This is a python script that creates three reports for a Postgre database.
Prints a table containing a column witht the Article title, and a second column showing the number of views of the corresponding article. Sorted in descending order.
Title | Views |
---|---|
Princess Shellfish Marries Prince Handsome | 1201 |
Baltimore Ravens Defeat Rhode Island Shoggoths | 915 |
Political Scandal Ends In Political Scandal | 600 |
Article author names and views for all articles written by that author. Sorted in descending order and limited to 5 results for performance.
Name | Views |
---|---|
Ursula La Multa | 2304 |
Rudolf von Treppenwitz | 1985 |
Markoff Chaney | 1723 |
Anonymous Contributor | 1023 |
Print out of date(Format: YYYY-MM-DD) and percent of total request that return 404 NOT FOUND for that day, if this percentage was greater than 1%.
Date | Error % |
---|---|
2016-07-29 | 2.5% |
Two views were created when in order to reduce code repetition. One is the popular_articles_view and the second one is the percent_error_view. Both can be found in the file create_views.sql, but for convenience purposes we describe them bellow:
CREATE VIEW popular_articles_view AS
SELECT title, author, count(*) AS num_views
FROM articles, log
WHERE log.path LIKE concat('/article/',articles.slug)
GROUP BY title, author;
CREATE VIEW percent_error_view AS
SELECT time::date as log_time, ROUND(
(100*SUM(CASE log.status WHEN '404 NOT FOUND' THEN 1 ELSE 0 END))::numeric/
count(log.status), 2) as error_percent
FROM log
GROUP BY log_time;
You need to postgre running in a virtual machine or your machine in order to create the database and interact with it using Python. A database must exists and the database name must be news.

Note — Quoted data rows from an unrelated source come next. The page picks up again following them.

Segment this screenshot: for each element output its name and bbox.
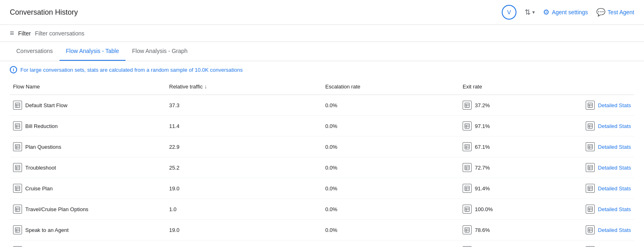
- svg-rect-12: [15, 124, 20, 128]
- info-banner: i For large conversation sets, stats are…: [0, 61, 644, 78]
- flow-name-table-icon-2[interactable]: [13, 142, 22, 151]
- svg-rect-68: [588, 207, 592, 211]
- cell-escalation-rate-7: 0.0%: [322, 240, 459, 247]
- flow-name-table-icon-0[interactable]: [13, 101, 22, 110]
- exit-rate-table-icon-6[interactable]: [463, 225, 472, 234]
- detailed-stats-table-icon-2[interactable]: [586, 142, 595, 151]
- detailed-stats-table-icon-5[interactable]: [586, 205, 595, 214]
- cell-relative-traffic-7: 14.1: [166, 240, 322, 247]
- filter-bar: ≡ Filter Filter conversations: [0, 25, 644, 42]
- info-icon: i: [10, 66, 17, 73]
- svg-rect-80: [588, 227, 592, 232]
- detailed-stats-link-4[interactable]: Detailed Stats: [598, 185, 631, 192]
- detailed-stats-table-icon-1[interactable]: [586, 121, 595, 130]
- detailed-stats-link-6[interactable]: Detailed Stats: [598, 227, 631, 233]
- table-row: Bill Reduction 11.4 0.0% 97.1% Detailed …: [10, 116, 634, 137]
- exit-rate-value-5: 100.0%: [475, 206, 493, 212]
- cell-relative-traffic-0: 37.3: [166, 95, 322, 116]
- detailed-stats-link-2[interactable]: Detailed Stats: [598, 144, 631, 150]
- flow-name-text-4: Cruise Plan: [25, 185, 53, 192]
- svg-rect-44: [588, 165, 592, 170]
- table-row: Troubleshoot 25.2 0.0% 72.7% Detailed St…: [10, 157, 634, 178]
- cell-flow-name-1: Bill Reduction: [10, 116, 166, 137]
- detailed-stats-table-icon-0[interactable]: [586, 101, 595, 110]
- detailed-stats-link-0[interactable]: Detailed Stats: [598, 102, 631, 108]
- exit-rate-table-icon-5[interactable]: [463, 205, 472, 214]
- flow-name-table-icon-1[interactable]: [13, 121, 22, 130]
- table-row: Cruise Plan 19.0 0.0% 91.4% Detailed Sta…: [10, 178, 634, 199]
- cell-escalation-rate-6: 0.0%: [322, 220, 459, 240]
- svg-rect-20: [588, 124, 592, 128]
- svg-rect-24: [15, 144, 20, 149]
- agent-settings-label: Agent settings: [552, 9, 588, 15]
- sort-arrows-icon: ⇅: [525, 8, 531, 17]
- svg-rect-40: [465, 165, 469, 170]
- cell-flow-name-6: Speak to an Agent: [10, 220, 166, 240]
- test-agent-link[interactable]: 💬 Test Agent: [596, 8, 634, 17]
- filter-label: Filter: [18, 30, 31, 37]
- sort-button[interactable]: ⇅ ▾: [525, 8, 535, 17]
- exit-rate-table-icon-0[interactable]: [463, 101, 472, 110]
- svg-rect-76: [465, 227, 469, 232]
- escalation-rate-value-0: 0.0%: [325, 102, 337, 108]
- exit-rate-value-6: 78.6%: [475, 227, 490, 233]
- flow-name-text-3: Troubleshoot: [25, 165, 56, 171]
- svg-rect-0: [15, 103, 20, 107]
- tab-flow-analysis-table[interactable]: Flow Analysis - Table: [60, 42, 126, 61]
- escalation-rate-value-4: 0.0%: [325, 185, 337, 192]
- detailed-stats-link-5[interactable]: Detailed Stats: [598, 206, 631, 212]
- sort-down-icon: ↓: [204, 83, 207, 90]
- table-row: Speak to an Agent 19.0 0.0% 78.6% Detail…: [10, 220, 634, 240]
- detailed-stats-link-1[interactable]: Detailed Stats: [598, 123, 631, 129]
- flow-name-table-icon-3[interactable]: [13, 163, 22, 172]
- exit-rate-table-icon-1[interactable]: [463, 121, 472, 130]
- detailed-stats-link-3[interactable]: Detailed Stats: [598, 165, 631, 171]
- flow-name-table-icon-5[interactable]: [13, 205, 22, 214]
- exit-rate-value-1: 97.1%: [475, 123, 490, 129]
- cell-exit-rate-3: 72.7% Detailed Stats: [459, 157, 634, 178]
- cell-exit-rate-4: 91.4% Detailed Stats: [459, 178, 634, 199]
- cell-relative-traffic-3: 25.2: [166, 157, 322, 178]
- cell-flow-name-5: Travel/Cruise Plan Options: [10, 199, 166, 220]
- filter-placeholder[interactable]: Filter conversations: [35, 30, 84, 37]
- relative-traffic-value-1: 11.4: [169, 123, 179, 129]
- exit-rate-value-4: 91.4%: [475, 185, 490, 192]
- tab-conversations[interactable]: Conversations: [10, 42, 60, 61]
- test-agent-label: Test Agent: [608, 9, 634, 15]
- svg-rect-16: [465, 124, 469, 128]
- exit-rate-value-0: 37.2%: [475, 102, 490, 108]
- cell-exit-rate-2: 67.1% Detailed Stats: [459, 137, 634, 157]
- flow-name-table-icon-4[interactable]: [13, 184, 22, 193]
- tab-flow-analysis-graph[interactable]: Flow Analysis - Graph: [126, 42, 194, 61]
- cell-escalation-rate-5: 0.0%: [322, 199, 459, 220]
- cell-exit-rate-7: 95.3% Detailed Stats: [459, 240, 634, 247]
- exit-rate-table-icon-2[interactable]: [463, 142, 472, 151]
- flow-name-text-0: Default Start Flow: [25, 102, 67, 108]
- escalation-rate-value-6: 0.0%: [325, 227, 337, 233]
- flow-name-table-icon-6[interactable]: [13, 225, 22, 234]
- cell-flow-name-2: Plan Questions: [10, 137, 166, 157]
- tabs-bar: Conversations Flow Analysis - Table Flow…: [0, 42, 644, 61]
- detailed-stats-table-icon-6[interactable]: [586, 225, 595, 234]
- table-row: Travel/Cruise Plan Options 1.0 0.0% 100.…: [10, 199, 634, 220]
- exit-rate-table-icon-3[interactable]: [463, 163, 472, 172]
- detailed-stats-table-icon-3[interactable]: [586, 163, 595, 172]
- cell-escalation-rate-3: 0.0%: [322, 157, 459, 178]
- relative-traffic-value-6: 19.0: [169, 227, 179, 233]
- cell-relative-traffic-2: 22.9: [166, 137, 322, 157]
- cell-exit-rate-6: 78.6% Detailed Stats: [459, 220, 634, 240]
- svg-rect-56: [588, 186, 592, 190]
- cell-escalation-rate-1: 0.0%: [322, 116, 459, 137]
- detailed-stats-table-icon-4[interactable]: [586, 184, 595, 193]
- chevron-down-icon: ▾: [532, 9, 535, 15]
- avatar[interactable]: V: [502, 5, 516, 20]
- svg-rect-48: [15, 186, 20, 190]
- cell-relative-traffic-5: 1.0: [166, 199, 322, 220]
- flow-name-text-6: Speak to an Agent: [25, 227, 68, 233]
- cell-escalation-rate-4: 0.0%: [322, 178, 459, 199]
- svg-rect-8: [588, 103, 592, 107]
- relative-traffic-value-4: 19.0: [169, 185, 179, 192]
- agent-settings-link[interactable]: ⚙ Agent settings: [543, 8, 588, 17]
- exit-rate-table-icon-4[interactable]: [463, 184, 472, 193]
- col-header-relative-traffic[interactable]: Relative traffic ↓: [166, 78, 322, 95]
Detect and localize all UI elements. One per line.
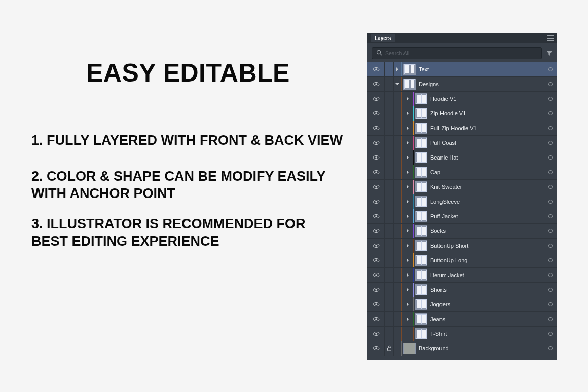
target-icon[interactable] xyxy=(544,283,557,297)
lock-toggle[interactable] xyxy=(385,77,394,91)
eye-icon[interactable] xyxy=(368,297,385,311)
layer-row[interactable]: Puff Coast xyxy=(368,136,557,150)
target-icon[interactable] xyxy=(544,239,557,253)
layer-name[interactable]: Beanie Hat xyxy=(430,154,458,161)
layer-row[interactable]: Designs xyxy=(368,77,557,92)
lock-toggle[interactable] xyxy=(385,150,394,165)
layer-row[interactable]: Puff Jacket xyxy=(368,209,557,224)
chevron-right-icon[interactable] xyxy=(402,194,413,209)
layer-name[interactable]: Knit Sweater xyxy=(430,184,462,190)
layer-row[interactable]: Knit Sweater xyxy=(368,180,557,194)
lock-toggle[interactable] xyxy=(385,283,394,297)
layer-thumbnail[interactable] xyxy=(415,137,427,148)
layer-thumbnail[interactable] xyxy=(415,269,427,281)
layer-name[interactable]: Background xyxy=(419,345,449,351)
panel-menu-icon[interactable] xyxy=(547,35,554,41)
target-icon[interactable] xyxy=(544,341,557,356)
lock-toggle[interactable] xyxy=(385,253,394,267)
eye-icon[interactable] xyxy=(368,209,385,223)
layer-thumbnail[interactable] xyxy=(415,196,427,207)
eye-icon[interactable] xyxy=(368,136,385,150)
eye-icon[interactable] xyxy=(368,253,385,267)
layer-thumbnail[interactable] xyxy=(415,284,427,295)
lock-toggle[interactable] xyxy=(385,268,394,282)
layer-name[interactable]: Text xyxy=(419,66,429,72)
chevron-right-icon[interactable] xyxy=(402,209,413,223)
layer-name[interactable]: Zip-Hoodie V1 xyxy=(430,110,466,116)
layer-row[interactable]: ButtonUp Long xyxy=(368,253,557,268)
lock-toggle[interactable] xyxy=(385,121,394,135)
layer-thumbnail[interactable] xyxy=(403,64,416,75)
layer-name[interactable]: ButtonUp Short xyxy=(430,243,468,249)
layer-thumbnail[interactable] xyxy=(415,225,427,237)
layer-name[interactable]: Joggers xyxy=(430,301,450,307)
chevron-right-icon[interactable] xyxy=(394,62,401,76)
eye-icon[interactable] xyxy=(368,121,385,135)
chevron-right-icon[interactable] xyxy=(402,106,413,121)
target-icon[interactable] xyxy=(544,209,557,223)
layer-thumbnail[interactable] xyxy=(415,255,427,266)
eye-icon[interactable] xyxy=(368,62,385,76)
layer-name[interactable]: Hoodie V1 xyxy=(430,96,456,102)
eye-icon[interactable] xyxy=(368,224,385,238)
eye-icon[interactable] xyxy=(368,77,385,91)
target-icon[interactable] xyxy=(544,121,557,135)
layer-name[interactable]: LongSleeve xyxy=(430,199,460,205)
layer-row[interactable]: Denim Jacket xyxy=(368,268,557,283)
layer-thumbnail[interactable] xyxy=(415,108,427,119)
lock-toggle[interactable] xyxy=(385,312,394,326)
target-icon[interactable] xyxy=(544,62,557,76)
layer-name[interactable]: Jeans xyxy=(430,316,445,322)
layers-tab[interactable]: Layers xyxy=(371,34,395,42)
chevron-right-icon[interactable] xyxy=(402,92,413,106)
layer-row[interactable]: Cap xyxy=(368,165,557,180)
lock-toggle[interactable] xyxy=(385,341,394,356)
target-icon[interactable] xyxy=(544,224,557,238)
layer-thumbnail[interactable] xyxy=(415,181,427,192)
target-icon[interactable] xyxy=(544,180,557,194)
lock-toggle[interactable] xyxy=(385,136,394,150)
target-icon[interactable] xyxy=(544,253,557,267)
chevron-right-icon[interactable] xyxy=(402,150,413,165)
layer-thumbnail[interactable] xyxy=(415,313,427,325)
layer-name[interactable]: Cap xyxy=(430,169,440,175)
chevron-right-icon[interactable] xyxy=(402,297,413,311)
lock-toggle[interactable] xyxy=(385,106,394,121)
target-icon[interactable] xyxy=(544,77,557,91)
layer-row[interactable]: ButtonUp Short xyxy=(368,239,557,253)
lock-toggle[interactable] xyxy=(385,194,394,209)
target-icon[interactable] xyxy=(544,312,557,326)
lock-toggle[interactable] xyxy=(385,92,394,106)
layer-thumbnail[interactable] xyxy=(415,299,427,310)
layer-thumbnail[interactable] xyxy=(415,123,427,134)
chevron-right-icon[interactable] xyxy=(402,268,413,282)
layer-thumbnail[interactable] xyxy=(415,240,427,251)
layer-name[interactable]: Socks xyxy=(430,228,446,234)
eye-icon[interactable] xyxy=(368,239,385,253)
layer-name[interactable]: T-Shirt xyxy=(430,331,447,337)
chevron-right-icon[interactable] xyxy=(402,224,413,238)
lock-toggle[interactable] xyxy=(385,239,394,253)
layer-row[interactable]: T-Shirt xyxy=(368,327,557,341)
eye-icon[interactable] xyxy=(368,341,385,356)
layer-row[interactable]: Hoodie V1 xyxy=(368,92,557,106)
target-icon[interactable] xyxy=(544,106,557,121)
layer-name[interactable]: Designs xyxy=(419,81,439,87)
eye-icon[interactable] xyxy=(368,194,385,209)
target-icon[interactable] xyxy=(544,268,557,282)
layer-thumbnail[interactable] xyxy=(415,152,427,163)
lock-toggle[interactable] xyxy=(385,62,394,76)
eye-icon[interactable] xyxy=(368,180,385,194)
chevron-right-icon[interactable] xyxy=(402,283,413,297)
eye-icon[interactable] xyxy=(368,165,385,179)
layer-row[interactable]: Socks xyxy=(368,224,557,239)
target-icon[interactable] xyxy=(544,327,557,341)
target-icon[interactable] xyxy=(544,136,557,150)
layer-name[interactable]: ButtonUp Long xyxy=(430,257,467,263)
layer-row[interactable]: Background xyxy=(368,341,557,356)
eye-icon[interactable] xyxy=(368,106,385,121)
layer-name[interactable]: Puff Jacket xyxy=(430,213,458,219)
chevron-right-icon[interactable] xyxy=(402,312,413,326)
target-icon[interactable] xyxy=(544,150,557,165)
lock-toggle[interactable] xyxy=(385,297,394,311)
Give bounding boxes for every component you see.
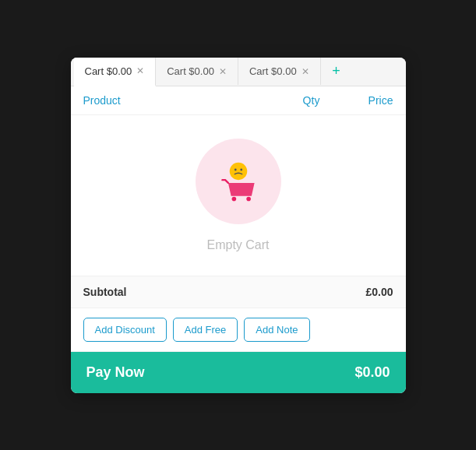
column-qty: Qty	[284, 94, 339, 107]
add-discount-button[interactable]: Add Discount	[83, 318, 167, 342]
svg-point-0	[229, 162, 247, 180]
pay-now-label: Pay Now	[86, 364, 145, 381]
tab-3-close[interactable]: ✕	[301, 67, 309, 76]
tab-1-close[interactable]: ✕	[136, 66, 144, 76]
add-note-button[interactable]: Add Note	[244, 318, 309, 342]
action-buttons: Add Discount Add Free Add Note	[71, 308, 406, 352]
column-headers: Product Qty Price	[71, 86, 406, 115]
empty-cart-icon-circle	[196, 139, 281, 224]
svg-point-2	[240, 168, 242, 171]
tabs-bar: Cart $0.00 ✕ Cart $0.00 ✕ Cart $0.00 ✕ +	[71, 58, 406, 86]
tab-1-label: Cart $0.00	[85, 65, 132, 77]
tab-2-label: Cart $0.00	[167, 65, 214, 77]
tab-3-label: Cart $0.00	[249, 65, 297, 77]
tab-2-close[interactable]: ✕	[219, 67, 227, 76]
svg-point-4	[246, 196, 251, 201]
tab-2[interactable]: Cart $0.00 ✕	[156, 58, 238, 85]
subtotal-row: Subtotal £0.00	[71, 276, 406, 308]
tab-1[interactable]: Cart $0.00 ✕	[74, 58, 157, 86]
empty-cart-icon	[215, 158, 262, 205]
svg-point-3	[231, 196, 236, 201]
pay-now-amount: $0.00	[354, 364, 390, 381]
column-product: Product	[83, 94, 284, 107]
add-tab-icon: +	[332, 63, 340, 79]
empty-cart-text: Empty Cart	[206, 238, 269, 252]
tab-3[interactable]: Cart $0.00 ✕	[238, 58, 321, 85]
cart-body: Empty Cart	[71, 115, 406, 276]
pos-container: Cart $0.00 ✕ Cart $0.00 ✕ Cart $0.00 ✕ +…	[71, 58, 406, 393]
add-tab-button[interactable]: +	[324, 59, 349, 84]
subtotal-label: Subtotal	[83, 286, 127, 298]
column-price: Price	[339, 94, 393, 107]
svg-point-1	[234, 168, 236, 171]
subtotal-value: £0.00	[365, 286, 393, 298]
add-free-button[interactable]: Add Free	[173, 318, 238, 342]
pay-now-bar[interactable]: Pay Now $0.00	[71, 352, 406, 393]
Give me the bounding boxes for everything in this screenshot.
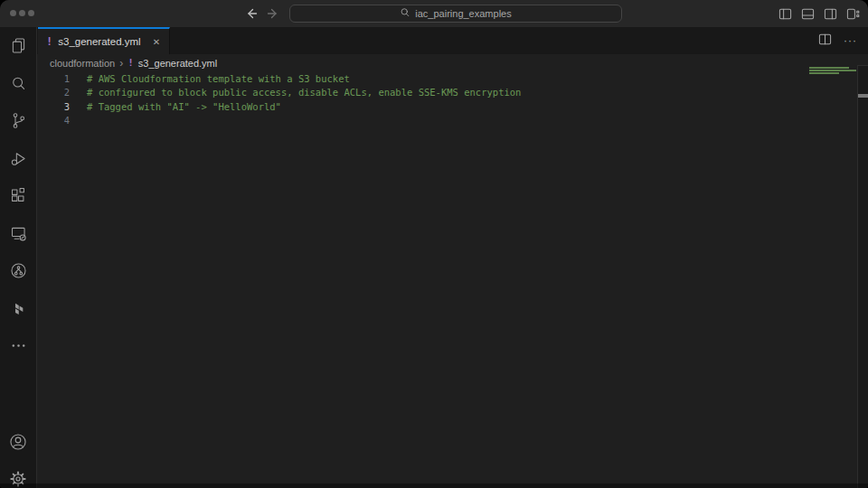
magnifier-icon	[9, 74, 28, 93]
code-text: # configured to block public access, dis…	[87, 87, 521, 98]
line-number[interactable]: 1	[37, 73, 70, 84]
code-line-2[interactable]: 2 # configured to block public access, d…	[37, 86, 868, 100]
close-window-button[interactable]	[10, 10, 16, 16]
sidebar-item-more-views[interactable]	[0, 327, 36, 365]
workspace-search-label: iac_pairing_examples	[415, 8, 511, 19]
line-number[interactable]: 4	[37, 115, 70, 126]
activity-bar	[0, 27, 37, 488]
traffic-lights	[10, 10, 34, 16]
sidebar-item-run-debug[interactable]	[0, 140, 36, 178]
toggle-secondary-sidebar-icon[interactable]	[824, 7, 837, 24]
zoom-window-button[interactable]	[28, 10, 34, 16]
sidebar-item-search[interactable]	[0, 65, 36, 103]
minimap[interactable]	[809, 67, 856, 75]
breadcrumb: cloudformation › ! s3_generated.yml	[37, 54, 868, 71]
code-text: # Tagged with "AI" -> "HelloWorld"	[87, 101, 281, 112]
code-editor[interactable]: 1 # AWS Cloudformation template with a S…	[37, 71, 868, 488]
breadcrumb-folder[interactable]: cloudformation	[50, 58, 115, 69]
code-text: # AWS Cloudformation template with a S3 …	[87, 73, 350, 84]
sidebar-item-terraform[interactable]	[0, 290, 36, 328]
chevron-right-icon: ›	[119, 57, 123, 70]
gear-icon	[8, 469, 28, 488]
minimap-line	[809, 72, 839, 74]
title-bar: iac_pairing_examples	[0, 0, 868, 27]
code-line-3[interactable]: 3 # Tagged with "AI" -> "HelloWorld"	[37, 99, 868, 114]
line-number-active[interactable]: 3	[37, 101, 70, 112]
run-debug-icon	[9, 149, 28, 168]
settings-button[interactable]	[0, 460, 36, 488]
customize-layout-icon[interactable]	[846, 7, 860, 24]
terraform-icon	[9, 299, 28, 318]
toggle-panel-icon[interactable]	[801, 7, 815, 24]
breadcrumb-file[interactable]: s3_generated.yml	[138, 58, 217, 69]
vscode-window: iac_pairing_examples	[0, 0, 868, 488]
editor-tab-bar: ! s3_generated.yml ✕ ···	[37, 27, 868, 54]
forward-icon[interactable]	[266, 6, 280, 21]
files-icon	[9, 36, 28, 55]
extensions-icon	[9, 186, 28, 205]
tab-s3-generated-yml[interactable]: ! s3_generated.yml ✕	[38, 27, 170, 54]
minimap-line	[809, 70, 856, 71]
sidebar-item-source-control[interactable]	[0, 102, 36, 140]
sidebar-item-extensions[interactable]	[0, 177, 36, 215]
git-branch-icon	[9, 111, 28, 130]
sidebar-item-remote-explorer[interactable]	[0, 215, 36, 253]
line-number[interactable]: 2	[37, 87, 70, 98]
back-icon[interactable]	[244, 6, 259, 21]
circle-branch-icon	[9, 261, 28, 280]
tab-close-icon[interactable]: ✕	[153, 37, 160, 47]
search-icon	[400, 7, 410, 20]
code-line-4[interactable]: 4	[37, 114, 868, 128]
code-line-1[interactable]: 1 # AWS Cloudformation template with a S…	[37, 71, 868, 86]
ellipsis-icon	[9, 336, 28, 355]
tab-label: s3_generated.yml	[58, 36, 140, 47]
scrollbar-thumb[interactable]	[858, 94, 868, 98]
sidebar-item-explorer[interactable]	[0, 27, 36, 65]
more-actions-icon[interactable]: ···	[844, 34, 857, 47]
sidebar-item-source-control-graph[interactable]	[0, 252, 36, 290]
yaml-file-icon: !	[127, 57, 134, 69]
minimap-line	[809, 67, 849, 69]
split-editor-icon[interactable]	[818, 33, 832, 50]
accounts-button[interactable]	[0, 423, 36, 461]
editor-scrollbar[interactable]	[857, 65, 868, 488]
command-center-search[interactable]: iac_pairing_examples	[289, 5, 622, 23]
minimize-window-button[interactable]	[19, 10, 25, 16]
toggle-primary-sidebar-icon[interactable]	[778, 7, 792, 24]
account-icon	[8, 432, 28, 452]
yaml-file-icon: !	[46, 35, 52, 48]
remote-explorer-icon	[9, 224, 28, 243]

Python is the language used by the log data analysis script.
You can download the necessary file Here
Once you have postgre installed, and you have downloaded and unzipped the newsdata.sql file you will need to type the following commands:
Once the newsdata.sql file has been downloaded and unzipped, and postgre has been installed in your machine or the virtual machine you are using you can create the database named news by typing the following in your command line:
psql -d news -f newsdata.sql
In favor of ease-of-use and time saving we have included the SQL code need to create the views in a file name create_views.sql. This code checks for existing views with the same name as the ones that will be created, and drops them if this is the case. This is done in order to avoid any error messages while creating the views. The user can run the code by typing the following command from the command line:
psql -d news -f create_views.sql
In order to execute the report the user needs to type:
python newsdata_report.py
This will print out the report to the command line. If the user wants the output to be in a text file, the user can type the following command:
python newsdata_report.py > {my_output_file}.txt
The output for the report can be found in report_result.txt